Entries taken from a collection

══════════

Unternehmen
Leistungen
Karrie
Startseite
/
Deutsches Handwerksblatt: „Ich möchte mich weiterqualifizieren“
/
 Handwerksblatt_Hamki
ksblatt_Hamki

══════════

Would you please write the entries out again in full, exactly as given?

■ Expected output:
Unternehmen
Leistungen
Karrie
Startseite
/
Deutsches Handwerksblatt: „Ich möchte mich weiterqualifizieren“
/
 Handwerksblatt_Hamki
ksblatt_Hamki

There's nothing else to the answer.